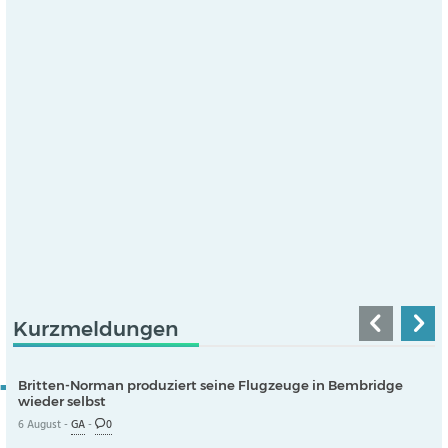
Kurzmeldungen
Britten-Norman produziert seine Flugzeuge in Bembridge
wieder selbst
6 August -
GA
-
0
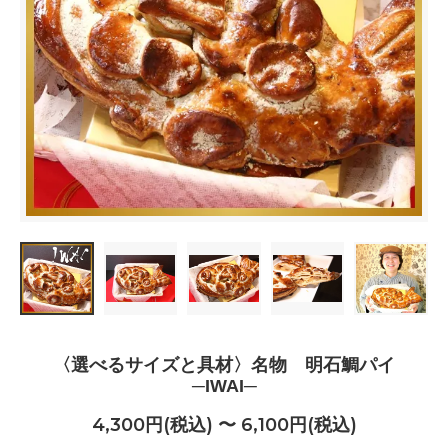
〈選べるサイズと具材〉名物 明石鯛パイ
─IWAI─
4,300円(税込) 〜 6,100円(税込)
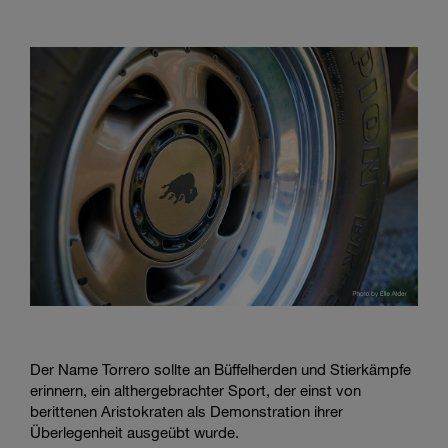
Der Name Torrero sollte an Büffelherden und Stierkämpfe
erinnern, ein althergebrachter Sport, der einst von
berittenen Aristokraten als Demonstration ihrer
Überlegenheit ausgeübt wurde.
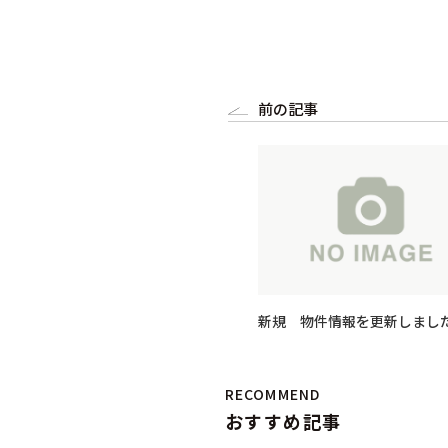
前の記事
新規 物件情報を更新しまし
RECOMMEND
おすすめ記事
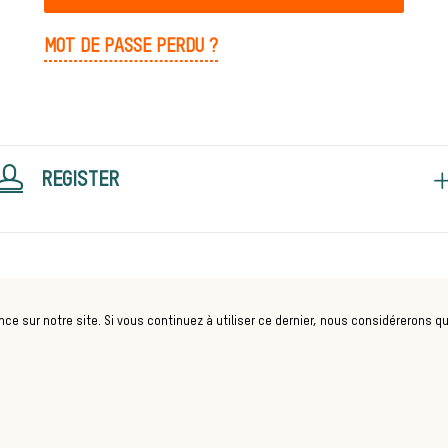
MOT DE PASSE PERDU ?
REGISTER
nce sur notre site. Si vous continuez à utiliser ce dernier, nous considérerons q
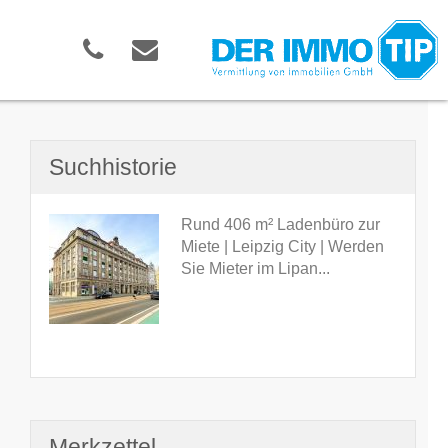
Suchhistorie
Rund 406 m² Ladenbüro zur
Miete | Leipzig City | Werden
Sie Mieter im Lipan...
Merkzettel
********************
## Exercise aim:
The answer must be the entries above, printed exactly, with no pictures.

## Response area:
Kurzmeldungen
Britten-Norman produziert seine Flugzeuge in Bembridge
wieder selbst
6 August -
GA
-
0
〈選べるサイズと具材〉名物 明石鯛パイ
─IWAI─
4,300円(税込) 〜 6,100円(税込)
Der Name Torrero sollte an Büffelherden und Stierkämpfe
erinnern, ein althergebrachter Sport, der einst von
berittenen Aristokraten als Demonstration ihrer
Überlegenheit ausgeübt wurde.
前の記事
新規 物件情報を更新しまし
RECOMMEND
おすすめ記事
MOT DE PASSE PERDU ?
REGISTER
nce sur notre site. Si vous continuez à utiliser ce dernier, nous considérerons q
Suchhistorie
Rund 406 m² Ladenbüro zur
Miete | Leipzig City | Werden
Sie Mieter im Lipan...
Merkzettel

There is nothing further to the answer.